Strategic Shift from Treasury to Real-World Asset Business
Alongside the ETH sale, ETHZilla has announced it will shut down its mNAV dashboard, which tracked its Ethereum holdings and net asset value. Instead, the company wants investors to focus on its real-world asset (RWA) tokenization business and long-term operating revenue, not just crypto reserves.
In a statement, the company suggested the sale should be viewed as a strategic transition, not a capitulation. Ethereum remains on the balance sheet but is no longer the central pillar of ETHZilla’s business thesis.
Stock Pressure and Treasury Challenges
ETHZilla’s dramatic stock decline highlights the broader pressure on crypto-heavy public firms. Many companies that raised capital to buy and hold crypto now find themselves with stock prices well below the value of their digital asset holdings. That gap has made it harder to attract new capital, pushing firms like ETHZilla to dip into crypto reserves to manage financial liabilities.
This shift reflects a growing trend where firms move from accumulation to asset management. ETHZilla itself admitted it may consider more ETH sales or even equity offerings to continue funding its roadmap.
Mixed Signals from the Broader Market
While ETHZilla has trimmed its treasury, other institutional investors are playing it differently. BitMine Immersion Technologies, backed by crypto bull Tom Lee, has continued to accumulate ETH, with fresh purchases in late December. Meanwhile, former BitMEX CEO Arthur Hayes moved millions in ETH to centralized crypto exchanges this month, which many read as a portfolio rotation rather than a bearish move.

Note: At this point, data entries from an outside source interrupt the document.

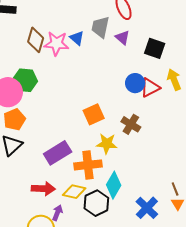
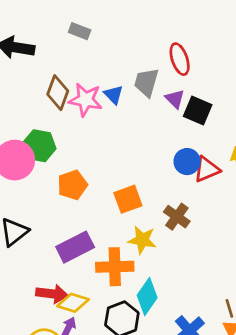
black square: (155, 48) -> (198, 110), moved
orange pentagon: (14, 119) -> (72, 185), moved
yellow diamond: (74, 192) -> (73, 303), moved

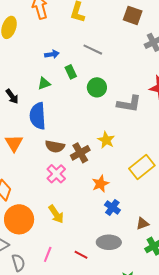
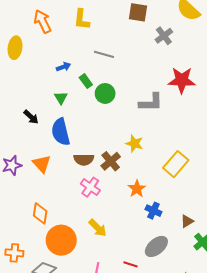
green triangle: (44, 83) -> (61, 98), turned -32
green circle: (97, 87) -> (105, 93), moved
gray ellipse: (109, 242) -> (156, 246), turned -30

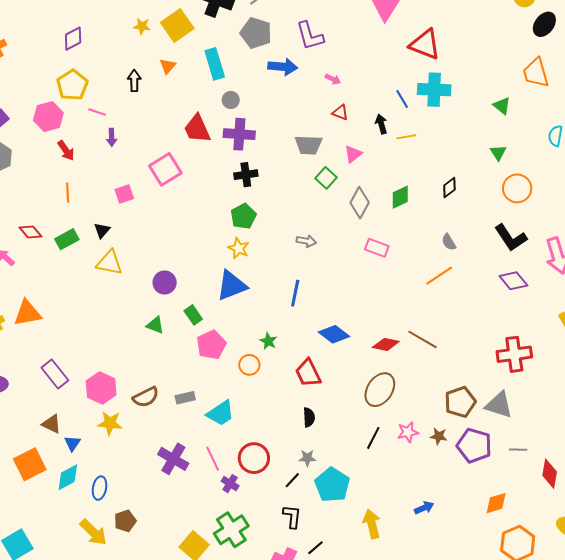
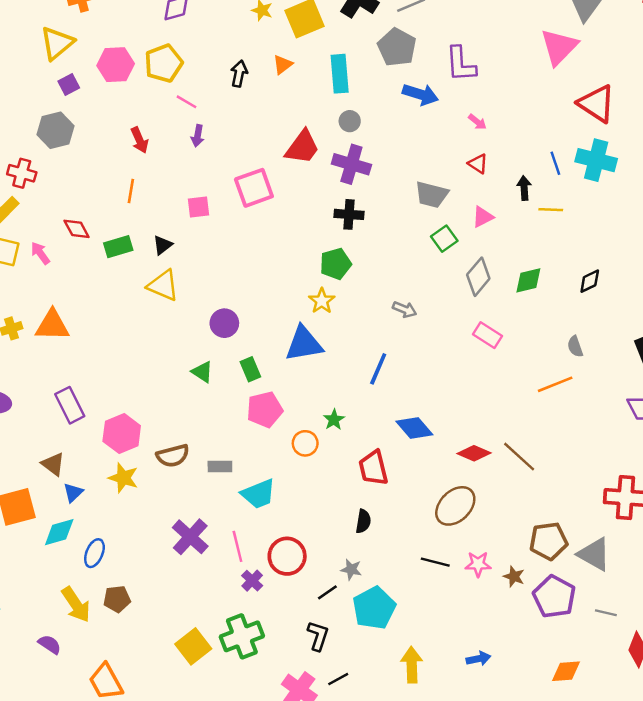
pink hexagon: (48, 117) -> (116, 65), moved
red trapezoid: (197, 129) -> (302, 147), turned -132
black line: (373, 438) -> (435, 562), turned 65

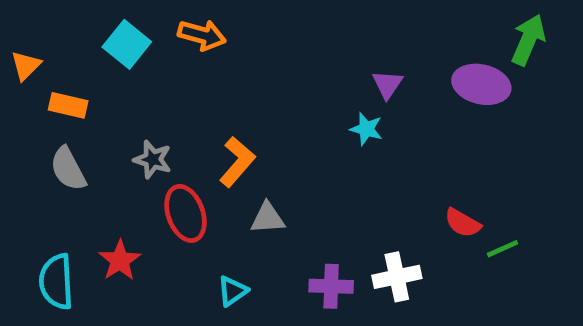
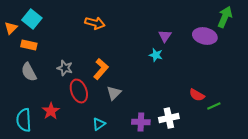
orange arrow: (202, 35) -> (95, 23), moved
cyan square: (127, 44) -> (32, 19), moved
gray triangle: (268, 218) -> (114, 93), turned -42

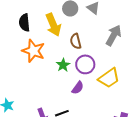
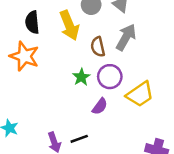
gray arrow: (114, 35) -> (126, 37), moved
orange star: (33, 51) -> (24, 56), moved

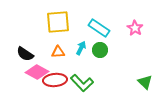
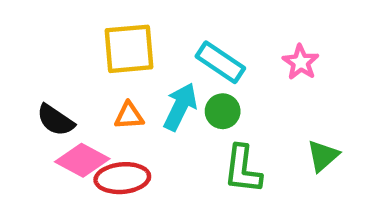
cyan arrow: (81, 48) -> (180, 107), size x1.5
green triangle: (145, 82) -> (323, 156), moved, turned 35
green L-shape: (82, 83) -> (243, 169), moved, turned 50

Overall, the Ethereum market remains stable, hovering near $3,000, with no signs of widespread institutional selling pressure. ETHZilla’s move appears isolated and mechanically tied to debt obligations, rather than a broader trend of crypto pessimism.
SQ Magazine Takeaway
Honestly, I don’t see this as a reason to panic if you’re holding Ethereum. ETHZilla didn’t dump ETH because they think the price is about to crash. They did it to pay off a loan, just like any company would sell assets to handle debts. What matters more is their shift in strategy. They’re betting on real-world asset tokenization, which could be huge. I’d keep an eye on how this pivot plays out rather than focusing only on the ETH sale.